Quel 59,5 % nessuno se lo aspettava e gli alti
papaveri labour, il cui partito ha governato con Tony Blair e Gordon Brown dal
’97 al 2010 e che hanno tenuto un’opposizione di facciata da quando a governare
è la destra, adesso si ritrovano con un leader il cui programma politico
contrasta con le politiche di austerity europee, che più volte ha attaccato nei
suoi discorsi e che definisce insostenibili per tutto il Regno Unito sia dal
punto di vista politico che da quello economico e in più, Corbyn è un
sostenitore della nazionalizzazione di servizi pubblici come poste, ferrovie ed
energia.
Il fatto che il nuovo leader Labour riesca a turbare i
sogni di qualcuno, è una cosa che alla fin fine può fare anche piacere, ma il
fatto che possa esser capace di determinare un serio cambio di rotta nelle
politiche del Regno Unito è una cosa sulla quale vale la pena fare qualche
ragionamento.
Il programma economico di Corbyn, battezzato "Corbynomics" dai media inglesi, è fissato in una decina di
punti, ma il nocciolo duro del suo manifesto, prevede, esponendo la cosa in
maniera piuttosto esemplificata, di finanziare investimenti in infrastrutture e
progetti pubblici, in modo tale che questo provochi un ritorno in grado di
creare lavoro e che porti il paese alla piena occupazione per cittadini e
lavoratori.
Tutto questo, però, diventa solo enunciazione di buone
intenzioni perché la nota dissonante è che questa sua idea non trovi, alla fin
fine, fondamento nelle politiche da lui sostenute, dal momento che la sua
opposizione nei riguardi dei meccanismi di austerità è coerente con quanto
afferma il pensiero economico prevalente e per alcuni aspetti con quanto
sostenuto dal Fondo Monetario Internazionale.

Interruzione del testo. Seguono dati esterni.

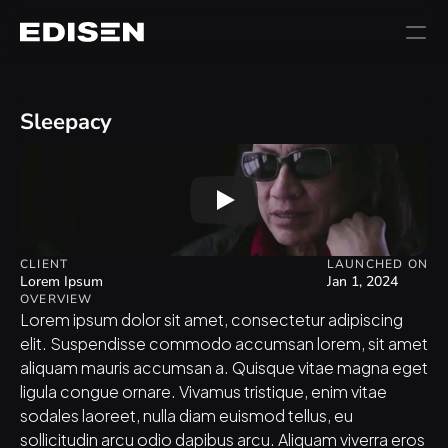
Sleepacy
CLIENT
LAUNCHED ON
Lorem Ipsum
Jan 1, 2024
OVERVIEW
Lorem ipsum dolor sit amet, consectetur adipiscing 
elit. Suspendisse commodo accumsan lorem, sit amet 
aliquam mauris accumsan a. Quisque vitae magna eget 
ligula congue ornare. Vivamus tristique, enim vitae 
sodales laoreet, nulla diam euismod tellus, eu 
sollicitudin arcu odio dapibus arcu. Aliquam viverra eros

Il Corbynismo non traccia alcun percorso approfondito per la classe
lavoratrice, per il momento è solo una sirena ammaliatrice per quanti hanno
sofferto sotto i governi precedenti, anche quelli laburisti, propinando il
fatto che il socialismo sia la realizzazione di un mondo di buone intenzioni,
governato da persone di buone intenzioni, mistificando, in tutto questo, il fatto
che ci possa essere continuità tra il sistema vigente e un futuro senza
sfruttamento.
Quanto traccia Corbyn è pura utopia; le ricette da lui
proposte non sono sufficienti a fare i conti con quella che è oramai economia
globale: se tutte le strutture economiche del capitale e se tutte le strutture
politiche e statali che a esso fanno riferimento, rimarranno intatte, un
governo a guida Corbyn, con tutti i migliori propositi, non è in grado di
offrire alcuna prospettiva di progresso e immaginare, poi, che una singola
nazione, sin qui vissuta sullo sviluppo e l’incentivazione del capitale, possa
tirarsi fuori dal meccanismo di economia globalizzata, è l’apice della
mistificazione, vissuta ancora in danno di chi ha sempre subito.
Nei dieci punti della piattaforma presentata da
Corbyn, in effetti, non vengono indicati quali siano i dispositivi da mettere
in atto, ma si parla genericamente di una Gran Bretagna basata su innovazione,
posti di lavoro dignitosi e una serie di promesse analoghe, mentre l’unico
meccanismo cui fa riferimento è la creazione di una banca d'investimento
nazionale, attraverso il cui riassunto si possa realizzare un operato che sia
in grado di rimettere in moto l’economia e ridurre sensibilmente il deficit,
rimane però il problema che con un tipo di meccanismo così congegnato le
dinamiche capitalistiche di base rimarrebbero intatte e l’unica differenza
sarebbe che un sistema di sfruttamento sin qui detestato, improvvisamente
sarebbe considerato giusto.
Probabilmente l’intenzione di Corbyn è quella di far
rivivere il mito del vecchio laburismo, quello del periodo post-bellico, in cui
uno stato generoso fornisce protezione universale lungo tutto l’arco della
vita, in cui il capitalismo, per migliorare un po’ il tenore di vita di tutti,
viene edulcorato da misure economiche keynesiane, a lui tanto care.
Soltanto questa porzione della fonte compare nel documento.